**Dataset entries**:
○ ○ ○

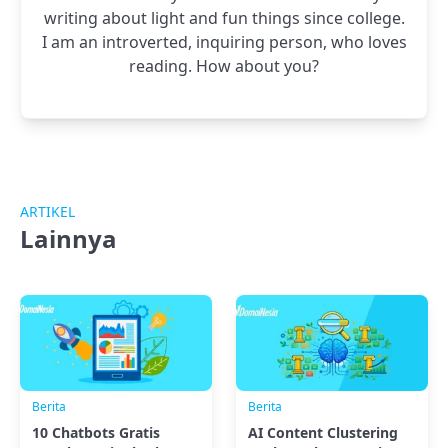
writing about light and fun things since college.
I am an introverted, inquiring person, who loves
reading. How about you?
ARTIKEL
Lainnya
Berita
Berita
10 Chatbots Gratis
AI Content Clustering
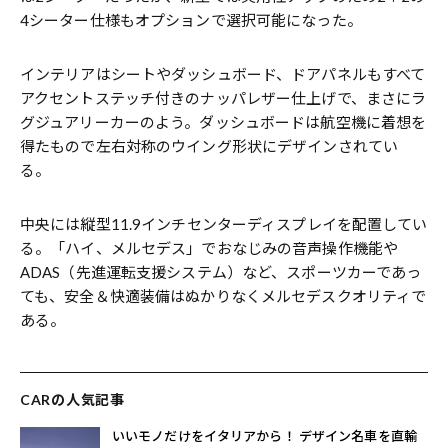
4シーター仕様もオプションで選択可能になった。
インテリアはシートやダッシュボード、ドアパネルもすべて
アクセントステッチ付きのナッパレザー仕上げで、まさにラ
グジュアリーカーのよう。ダッシュボードは航空機に着想を
得たもので左右対称のウイング形状にデザインされてい
る。
中央には縦型11.9インチセンターディスプレイを配置してい
る。「ハイ、メルセデス」でおなじみの音声操作機能や
ADAS（先進運転支援システム）など、スポーツカーであっ
ても、安全＆快適装備はぬかりなくメルセデスクオリティで
ある。
CARの人気記事
いいモノだけをイタリアから！ デザイン名車を直輸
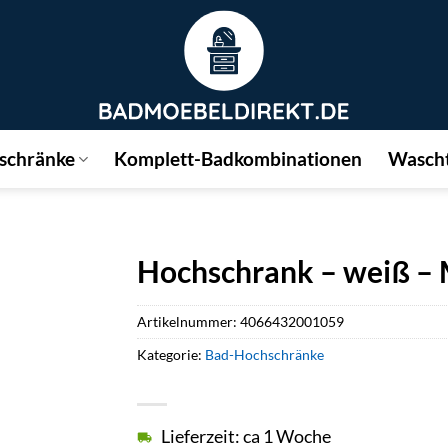
schränke
Komplett-Badkombinationen
Wascht
Hochschrank – weiß – M
Artikelnummer:
4066432001059
Kategorie:
Bad-Hochschränke
Lieferzeit: ca 1 Woche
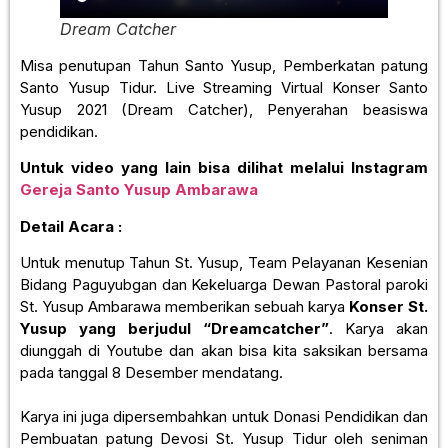
Dream Catcher
Misa penutupan Tahun Santo Yusup, Pemberkatan patung
Santo Yusup Tidur. Live Streaming Virtual Konser Santo
Yusup 2021 (Dream Catcher), Penyerahan beasiswa
pendidikan.
Untuk video yang lain bisa dilihat melalui Instagram
Gereja Santo Yusup Ambarawa
Detail Acara :
Untuk menutup Tahun St. Yusup, Team Pelayanan Kesenian
Bidang Paguyubgan dan Kekeluarga Dewan Pastoral paroki
St. Yusup Ambarawa memberikan sebuah karya
Konser St.
Yusup yang berjudul “Dreamcatcher”
. Karya akan
diunggah di Youtube dan akan bisa kita saksikan bersama
pada tanggal 8 Desember mendatang.
Karya ini juga dipersembahkan untuk Donasi Pendidikan dan
Pembuatan patung Devosi St. Yusup Tidur oleh seniman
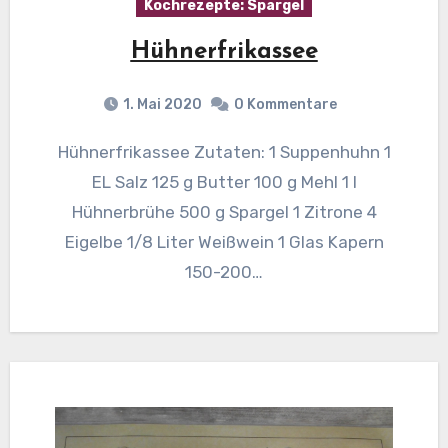
Kochrezepte: Spargel
Hühnerfrikassee
1. Mai 2020
0 Kommentare
Hühnerfrikassee Zutaten: 1 Suppenhuhn 1
EL Salz 125 g Butter 100 g Mehl 1 l
Hühnerbrühe 500 g Spargel 1 Zitrone 4
Eigelbe 1/8 Liter Weißwein 1 Glas Kapern
150-200…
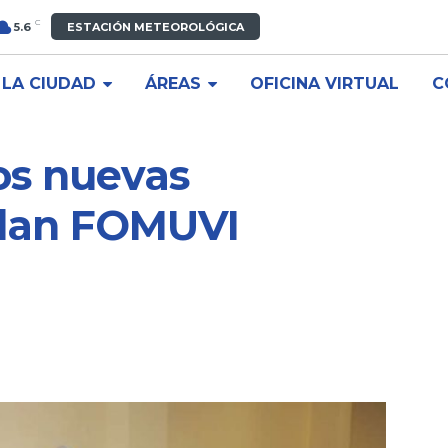
C
5.6
ESTACIÓN METEOROLÓGICA
LA CIUDAD
ÁREAS
OFICINA VIRTUAL
C
os nuevas
plan FOMUVI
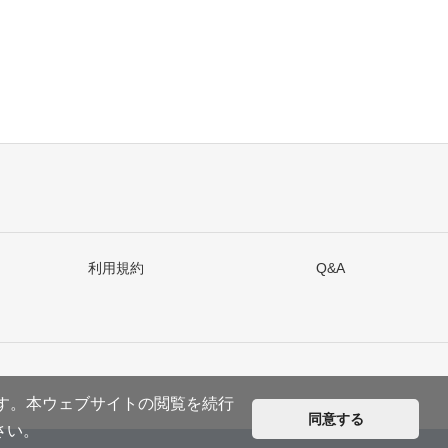
利用規約
Q&A
ます。本ウェブサイトの閲覧を続行
同意する
さい。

○ ○ ○

**To do**:
The expected answer is a copy of every line in the entries that holds the word "Santo".

**Result of the exercise**:
Misa penutupan Tahun Santo Yusup, Pemberkatan patung
Santo Yusup Tidur. Live Streaming Virtual Konser Santo
Gereja Santo Yusup Ambarawa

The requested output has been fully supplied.